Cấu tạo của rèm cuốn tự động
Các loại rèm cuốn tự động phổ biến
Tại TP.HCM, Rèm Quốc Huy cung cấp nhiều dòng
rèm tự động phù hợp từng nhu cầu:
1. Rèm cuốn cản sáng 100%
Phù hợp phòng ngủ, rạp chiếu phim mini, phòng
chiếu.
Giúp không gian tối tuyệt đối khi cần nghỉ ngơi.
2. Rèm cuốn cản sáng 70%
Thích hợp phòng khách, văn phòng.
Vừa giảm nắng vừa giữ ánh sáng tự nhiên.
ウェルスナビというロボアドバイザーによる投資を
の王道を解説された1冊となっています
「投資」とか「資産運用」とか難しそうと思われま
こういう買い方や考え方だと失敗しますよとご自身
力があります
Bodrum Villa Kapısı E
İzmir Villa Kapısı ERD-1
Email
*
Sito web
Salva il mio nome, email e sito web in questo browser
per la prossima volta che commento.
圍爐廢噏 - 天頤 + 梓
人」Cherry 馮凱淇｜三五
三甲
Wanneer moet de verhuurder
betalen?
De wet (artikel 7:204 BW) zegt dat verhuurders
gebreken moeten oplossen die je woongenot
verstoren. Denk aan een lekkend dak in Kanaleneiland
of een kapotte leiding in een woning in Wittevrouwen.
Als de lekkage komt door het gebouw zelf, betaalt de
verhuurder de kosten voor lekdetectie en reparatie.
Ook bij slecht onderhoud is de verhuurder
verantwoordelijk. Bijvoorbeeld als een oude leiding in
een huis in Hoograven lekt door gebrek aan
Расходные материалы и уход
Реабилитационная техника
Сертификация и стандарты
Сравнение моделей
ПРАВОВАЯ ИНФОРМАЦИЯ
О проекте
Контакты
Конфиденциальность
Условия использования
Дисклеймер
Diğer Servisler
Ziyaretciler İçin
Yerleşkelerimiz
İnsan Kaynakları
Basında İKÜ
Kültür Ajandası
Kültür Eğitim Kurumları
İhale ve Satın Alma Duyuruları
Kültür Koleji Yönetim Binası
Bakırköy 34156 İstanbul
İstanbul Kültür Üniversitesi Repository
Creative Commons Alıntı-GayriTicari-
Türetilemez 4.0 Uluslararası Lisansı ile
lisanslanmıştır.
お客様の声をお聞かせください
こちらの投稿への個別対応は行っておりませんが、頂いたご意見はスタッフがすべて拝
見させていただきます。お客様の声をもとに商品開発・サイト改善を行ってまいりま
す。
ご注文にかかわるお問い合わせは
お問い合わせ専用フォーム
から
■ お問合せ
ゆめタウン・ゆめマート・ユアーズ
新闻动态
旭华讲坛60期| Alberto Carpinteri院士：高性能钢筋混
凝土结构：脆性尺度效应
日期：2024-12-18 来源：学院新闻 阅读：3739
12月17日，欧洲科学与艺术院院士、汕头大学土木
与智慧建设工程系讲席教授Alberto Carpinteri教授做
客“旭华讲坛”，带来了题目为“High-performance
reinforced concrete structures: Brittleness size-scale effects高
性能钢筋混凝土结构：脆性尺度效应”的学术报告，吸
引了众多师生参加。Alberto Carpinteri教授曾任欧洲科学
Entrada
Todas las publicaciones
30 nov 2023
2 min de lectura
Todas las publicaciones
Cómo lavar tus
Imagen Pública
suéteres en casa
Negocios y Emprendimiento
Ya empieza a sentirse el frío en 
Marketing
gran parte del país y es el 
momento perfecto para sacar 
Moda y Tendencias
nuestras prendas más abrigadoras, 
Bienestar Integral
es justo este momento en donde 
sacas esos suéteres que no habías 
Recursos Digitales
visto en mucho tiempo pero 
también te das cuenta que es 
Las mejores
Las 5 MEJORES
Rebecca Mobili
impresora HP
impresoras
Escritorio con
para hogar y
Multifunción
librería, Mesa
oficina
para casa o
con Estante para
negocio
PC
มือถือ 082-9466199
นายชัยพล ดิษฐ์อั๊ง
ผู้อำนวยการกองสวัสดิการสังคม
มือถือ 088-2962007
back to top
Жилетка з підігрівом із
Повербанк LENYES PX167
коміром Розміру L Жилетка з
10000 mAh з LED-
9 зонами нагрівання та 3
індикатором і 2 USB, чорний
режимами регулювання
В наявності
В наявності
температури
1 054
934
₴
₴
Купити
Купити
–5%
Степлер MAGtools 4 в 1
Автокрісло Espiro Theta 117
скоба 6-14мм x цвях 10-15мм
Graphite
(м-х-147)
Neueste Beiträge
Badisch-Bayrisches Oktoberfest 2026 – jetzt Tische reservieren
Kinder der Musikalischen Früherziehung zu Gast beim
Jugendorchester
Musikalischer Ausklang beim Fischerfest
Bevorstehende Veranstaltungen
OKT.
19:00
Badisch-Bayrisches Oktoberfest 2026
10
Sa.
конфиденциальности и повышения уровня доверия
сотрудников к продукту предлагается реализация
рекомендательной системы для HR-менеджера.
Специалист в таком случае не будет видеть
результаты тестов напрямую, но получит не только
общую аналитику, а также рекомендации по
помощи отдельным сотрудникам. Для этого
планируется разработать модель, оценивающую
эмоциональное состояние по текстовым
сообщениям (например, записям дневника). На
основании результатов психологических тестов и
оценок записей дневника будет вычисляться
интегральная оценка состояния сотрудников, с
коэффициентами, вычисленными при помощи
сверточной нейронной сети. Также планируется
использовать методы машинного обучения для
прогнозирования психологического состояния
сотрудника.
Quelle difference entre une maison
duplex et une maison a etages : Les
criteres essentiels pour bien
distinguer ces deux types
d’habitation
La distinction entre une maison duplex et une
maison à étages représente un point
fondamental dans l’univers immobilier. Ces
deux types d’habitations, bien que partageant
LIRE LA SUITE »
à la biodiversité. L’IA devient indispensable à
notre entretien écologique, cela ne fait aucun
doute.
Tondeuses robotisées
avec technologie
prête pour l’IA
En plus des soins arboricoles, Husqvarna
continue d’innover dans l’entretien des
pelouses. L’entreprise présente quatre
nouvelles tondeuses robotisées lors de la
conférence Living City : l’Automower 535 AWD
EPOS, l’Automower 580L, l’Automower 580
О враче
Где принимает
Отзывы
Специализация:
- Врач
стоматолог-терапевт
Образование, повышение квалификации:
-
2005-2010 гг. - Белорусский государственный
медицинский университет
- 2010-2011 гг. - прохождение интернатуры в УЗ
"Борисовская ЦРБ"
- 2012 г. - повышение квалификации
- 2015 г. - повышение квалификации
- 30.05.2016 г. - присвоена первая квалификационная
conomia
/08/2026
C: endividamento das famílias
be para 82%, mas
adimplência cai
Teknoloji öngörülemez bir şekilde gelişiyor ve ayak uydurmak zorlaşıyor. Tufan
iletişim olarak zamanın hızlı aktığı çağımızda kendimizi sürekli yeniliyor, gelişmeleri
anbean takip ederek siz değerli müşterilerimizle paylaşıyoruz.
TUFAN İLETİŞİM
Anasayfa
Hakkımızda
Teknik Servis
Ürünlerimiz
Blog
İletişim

----------

### Exercise
Would you copy out every line in the records that includes the string "cuốn"?

### Your response
Cấu tạo của rèm cuốn tự động
Các loại rèm cuốn tự động phổ biến
1. Rèm cuốn cản sáng 100%
2. Rèm cuốn cản sáng 70%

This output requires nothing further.